* _Study material_:
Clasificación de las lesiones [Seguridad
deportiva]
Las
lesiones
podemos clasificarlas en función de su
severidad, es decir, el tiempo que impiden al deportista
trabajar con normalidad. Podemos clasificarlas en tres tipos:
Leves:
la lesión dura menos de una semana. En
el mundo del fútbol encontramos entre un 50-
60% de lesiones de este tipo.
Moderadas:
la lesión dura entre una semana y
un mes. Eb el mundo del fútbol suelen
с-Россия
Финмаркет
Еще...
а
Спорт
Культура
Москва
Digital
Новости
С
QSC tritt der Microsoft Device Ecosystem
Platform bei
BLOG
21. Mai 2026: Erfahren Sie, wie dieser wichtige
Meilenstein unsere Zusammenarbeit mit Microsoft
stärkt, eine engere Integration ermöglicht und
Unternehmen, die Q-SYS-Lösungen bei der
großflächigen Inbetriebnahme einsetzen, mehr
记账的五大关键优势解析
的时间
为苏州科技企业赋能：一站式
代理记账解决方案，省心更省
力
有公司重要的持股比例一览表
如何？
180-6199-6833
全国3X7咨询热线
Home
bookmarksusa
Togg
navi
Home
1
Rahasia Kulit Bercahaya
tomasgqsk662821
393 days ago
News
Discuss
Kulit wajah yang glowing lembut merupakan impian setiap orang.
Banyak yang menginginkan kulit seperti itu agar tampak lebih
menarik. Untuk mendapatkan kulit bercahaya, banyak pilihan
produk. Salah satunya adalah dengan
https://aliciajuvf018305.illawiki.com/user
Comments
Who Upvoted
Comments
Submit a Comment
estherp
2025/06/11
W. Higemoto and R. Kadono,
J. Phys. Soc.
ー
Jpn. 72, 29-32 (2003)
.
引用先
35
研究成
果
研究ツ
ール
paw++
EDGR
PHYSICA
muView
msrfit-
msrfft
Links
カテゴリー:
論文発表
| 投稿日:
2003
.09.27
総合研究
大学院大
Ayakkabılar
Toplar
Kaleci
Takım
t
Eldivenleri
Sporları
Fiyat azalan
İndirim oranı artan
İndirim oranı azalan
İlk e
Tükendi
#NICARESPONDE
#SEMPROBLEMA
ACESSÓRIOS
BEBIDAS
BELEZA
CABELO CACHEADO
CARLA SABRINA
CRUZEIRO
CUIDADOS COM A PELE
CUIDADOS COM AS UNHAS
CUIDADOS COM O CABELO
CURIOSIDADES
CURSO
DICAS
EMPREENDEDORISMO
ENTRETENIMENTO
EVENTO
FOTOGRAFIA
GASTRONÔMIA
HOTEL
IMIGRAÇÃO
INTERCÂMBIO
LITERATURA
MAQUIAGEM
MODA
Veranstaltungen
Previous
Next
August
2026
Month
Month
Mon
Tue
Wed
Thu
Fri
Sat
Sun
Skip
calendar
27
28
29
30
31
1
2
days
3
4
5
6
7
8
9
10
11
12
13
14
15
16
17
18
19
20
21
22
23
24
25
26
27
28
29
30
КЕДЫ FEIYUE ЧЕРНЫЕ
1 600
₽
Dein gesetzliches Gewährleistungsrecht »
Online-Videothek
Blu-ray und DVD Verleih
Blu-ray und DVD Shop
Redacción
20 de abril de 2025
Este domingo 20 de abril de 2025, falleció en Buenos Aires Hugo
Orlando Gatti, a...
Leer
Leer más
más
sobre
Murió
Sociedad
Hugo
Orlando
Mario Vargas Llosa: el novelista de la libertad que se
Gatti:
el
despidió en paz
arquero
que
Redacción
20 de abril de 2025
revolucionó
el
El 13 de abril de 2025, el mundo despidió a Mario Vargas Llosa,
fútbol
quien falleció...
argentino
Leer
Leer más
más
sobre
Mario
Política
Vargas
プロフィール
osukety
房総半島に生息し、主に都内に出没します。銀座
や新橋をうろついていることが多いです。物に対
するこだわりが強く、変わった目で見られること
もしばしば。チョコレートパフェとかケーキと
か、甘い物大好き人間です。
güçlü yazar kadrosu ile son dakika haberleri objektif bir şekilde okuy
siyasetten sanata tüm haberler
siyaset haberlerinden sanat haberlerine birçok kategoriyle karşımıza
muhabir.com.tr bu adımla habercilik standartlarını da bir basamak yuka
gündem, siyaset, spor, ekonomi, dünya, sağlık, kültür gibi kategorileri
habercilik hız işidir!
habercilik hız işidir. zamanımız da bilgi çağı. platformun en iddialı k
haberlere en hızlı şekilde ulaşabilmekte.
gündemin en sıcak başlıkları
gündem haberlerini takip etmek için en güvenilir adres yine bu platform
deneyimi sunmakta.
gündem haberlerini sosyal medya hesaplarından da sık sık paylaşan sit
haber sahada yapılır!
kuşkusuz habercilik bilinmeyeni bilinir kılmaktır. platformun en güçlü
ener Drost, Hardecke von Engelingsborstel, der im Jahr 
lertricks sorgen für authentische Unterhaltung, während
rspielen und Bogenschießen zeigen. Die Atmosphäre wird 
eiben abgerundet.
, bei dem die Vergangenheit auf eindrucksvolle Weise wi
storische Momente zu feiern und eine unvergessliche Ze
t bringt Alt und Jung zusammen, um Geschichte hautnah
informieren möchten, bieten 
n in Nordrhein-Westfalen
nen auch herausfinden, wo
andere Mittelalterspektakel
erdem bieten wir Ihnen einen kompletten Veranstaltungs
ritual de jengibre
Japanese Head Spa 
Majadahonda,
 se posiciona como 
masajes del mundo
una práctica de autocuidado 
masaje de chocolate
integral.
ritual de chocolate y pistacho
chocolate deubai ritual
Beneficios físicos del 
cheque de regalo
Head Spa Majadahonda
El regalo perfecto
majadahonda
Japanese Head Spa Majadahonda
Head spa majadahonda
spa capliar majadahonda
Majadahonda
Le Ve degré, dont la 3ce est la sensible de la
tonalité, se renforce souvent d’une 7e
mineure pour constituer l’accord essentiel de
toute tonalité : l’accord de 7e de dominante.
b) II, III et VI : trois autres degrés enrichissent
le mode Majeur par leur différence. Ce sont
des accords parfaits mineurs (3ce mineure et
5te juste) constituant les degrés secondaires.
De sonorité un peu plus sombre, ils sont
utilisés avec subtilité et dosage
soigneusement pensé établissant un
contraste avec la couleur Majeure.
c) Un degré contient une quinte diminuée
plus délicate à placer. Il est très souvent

* _Brief_: Copy the entries exactly as they appear.

* _Reply to the exercise_:
Clasificación de las lesiones [Seguridad
deportiva]
Las
lesiones
podemos clasificarlas en función de su
severidad, es decir, el tiempo que impiden al deportista
trabajar con normalidad. Podemos clasificarlas en tres tipos:
Leves:
la lesión dura menos de una semana. En
el mundo del fútbol encontramos entre un 50-
60% de lesiones de este tipo.
Moderadas:
la lesión dura entre una semana y
un mes. Eb el mundo del fútbol suelen
с-Россия
Финмаркет
Еще...
а
Спорт
Культура
Москва
Digital
Новости
С
QSC tritt der Microsoft Device Ecosystem
Platform bei
BLOG
21. Mai 2026: Erfahren Sie, wie dieser wichtige
Meilenstein unsere Zusammenarbeit mit Microsoft
stärkt, eine engere Integration ermöglicht und
Unternehmen, die Q-SYS-Lösungen bei der
großflächigen Inbetriebnahme einsetzen, mehr
记账的五大关键优势解析
的时间
为苏州科技企业赋能：一站式
代理记账解决方案，省心更省
力
有公司重要的持股比例一览表
如何？
180-6199-6833
全国3X7咨询热线
Home
bookmarksusa
Togg
navi
Home
1
Rahasia Kulit Bercahaya
tomasgqsk662821
393 days ago
News
Discuss
Kulit wajah yang glowing lembut merupakan impian setiap orang.
Banyak yang menginginkan kulit seperti itu agar tampak lebih
menarik. Untuk mendapatkan kulit bercahaya, banyak pilihan
produk. Salah satunya adalah dengan
https://aliciajuvf018305.illawiki.com/user
Comments
Who Upvoted
Comments
Submit a Comment
estherp
2025/06/11
W. Higemoto and R. Kadono,
J. Phys. Soc.
ー
Jpn. 72, 29-32 (2003)
.
引用先
35
研究成
果
研究ツ
ール
paw++
EDGR
PHYSICA
muView
msrfit-
msrfft
Links
カテゴリー:
論文発表
| 投稿日:
2003
.09.27
総合研究
大学院大
Ayakkabılar
Toplar
Kaleci
Takım
t
Eldivenleri
Sporları
Fiyat azalan
İndirim oranı artan
İndirim oranı azalan
İlk e
Tükendi
#NICARESPONDE
#SEMPROBLEMA
ACESSÓRIOS
BEBIDAS
BELEZA
CABELO CACHEADO
CARLA SABRINA
CRUZEIRO
CUIDADOS COM A PELE
CUIDADOS COM AS UNHAS
CUIDADOS COM O CABELO
CURIOSIDADES
CURSO
DICAS
EMPREENDEDORISMO
ENTRETENIMENTO
EVENTO
FOTOGRAFIA
GASTRONÔMIA
HOTEL
IMIGRAÇÃO
INTERCÂMBIO
LITERATURA
MAQUIAGEM
MODA
Veranstaltungen
Previous
Next
August
2026
Month
Month
Mon
Tue
Wed
Thu
Fri
Sat
Sun
Skip
calendar
27
28
29
30
31
1
2
days
3
4
5
6
7
8
9
10
11
12
13
14
15
16
17
18
19
20
21
22
23
24
25
26
27
28
29
30
КЕДЫ FEIYUE ЧЕРНЫЕ
1 600
₽
Dein gesetzliches Gewährleistungsrecht »
Online-Videothek
Blu-ray und DVD Verleih
Blu-ray und DVD Shop
Redacción
20 de abril de 2025
Este domingo 20 de abril de 2025, falleció en Buenos Aires Hugo
Orlando Gatti, a...
Leer
Leer más
más
sobre
Murió
Sociedad
Hugo
Orlando
Mario Vargas Llosa: el novelista de la libertad que se
Gatti:
el
despidió en paz
arquero
que
Redacción
20 de abril de 2025
revolucionó
el
El 13 de abril de 2025, el mundo despidió a Mario Vargas Llosa,
fútbol
quien falleció...
argentino
Leer
Leer más
más
sobre
Mario
Política
Vargas
プロフィール
osukety
房総半島に生息し、主に都内に出没します。銀座
や新橋をうろついていることが多いです。物に対
するこだわりが強く、変わった目で見られること
もしばしば。チョコレートパフェとかケーキと
か、甘い物大好き人間です。
güçlü yazar kadrosu ile son dakika haberleri objektif bir şekilde okuy
siyasetten sanata tüm haberler
siyaset haberlerinden sanat haberlerine birçok kategoriyle karşımıza
muhabir.com.tr bu adımla habercilik standartlarını da bir basamak yuka
gündem, siyaset, spor, ekonomi, dünya, sağlık, kültür gibi kategorileri
habercilik hız işidir!
habercilik hız işidir. zamanımız da bilgi çağı. platformun en iddialı k
haberlere en hızlı şekilde ulaşabilmekte.
gündemin en sıcak başlıkları
gündem haberlerini takip etmek için en güvenilir adres yine bu platform
deneyimi sunmakta.
gündem haberlerini sosyal medya hesaplarından da sık sık paylaşan sit
haber sahada yapılır!
kuşkusuz habercilik bilinmeyeni bilinir kılmaktır. platformun en güçlü
ener Drost, Hardecke von Engelingsborstel, der im Jahr 
lertricks sorgen für authentische Unterhaltung, während
rspielen und Bogenschießen zeigen. Die Atmosphäre wird 
eiben abgerundet.
, bei dem die Vergangenheit auf eindrucksvolle Weise wi
storische Momente zu feiern und eine unvergessliche Ze
t bringt Alt und Jung zusammen, um Geschichte hautnah
informieren möchten, bieten 
n in Nordrhein-Westfalen
nen auch herausfinden, wo
andere Mittelalterspektakel
erdem bieten wir Ihnen einen kompletten Veranstaltungs
ritual de jengibre
Japanese Head Spa 
Majadahonda,
 se posiciona como 
masajes del mundo
una práctica de autocuidado 
masaje de chocolate
integral.
ritual de chocolate y pistacho
chocolate deubai ritual
Beneficios físicos del 
cheque de regalo
Head Spa Majadahonda
El regalo perfecto
majadahonda
Japanese Head Spa Majadahonda
Head spa majadahonda
spa capliar majadahonda
Majadahonda
Le Ve degré, dont la 3ce est la sensible de la
tonalité, se renforce souvent d’une 7e
mineure pour constituer l’accord essentiel de
toute tonalité : l’accord de 7e de dominante.
b) II, III et VI : trois autres degrés enrichissent
le mode Majeur par leur différence. Ce sont
des accords parfaits mineurs (3ce mineure et
5te juste) constituant les degrés secondaires.
De sonorité un peu plus sombre, ils sont
utilisés avec subtilité et dosage
soigneusement pensé établissant un
contraste avec la couleur Majeure.
c) Un degré contient une quinte diminuée
plus délicate à placer. Il est très souvent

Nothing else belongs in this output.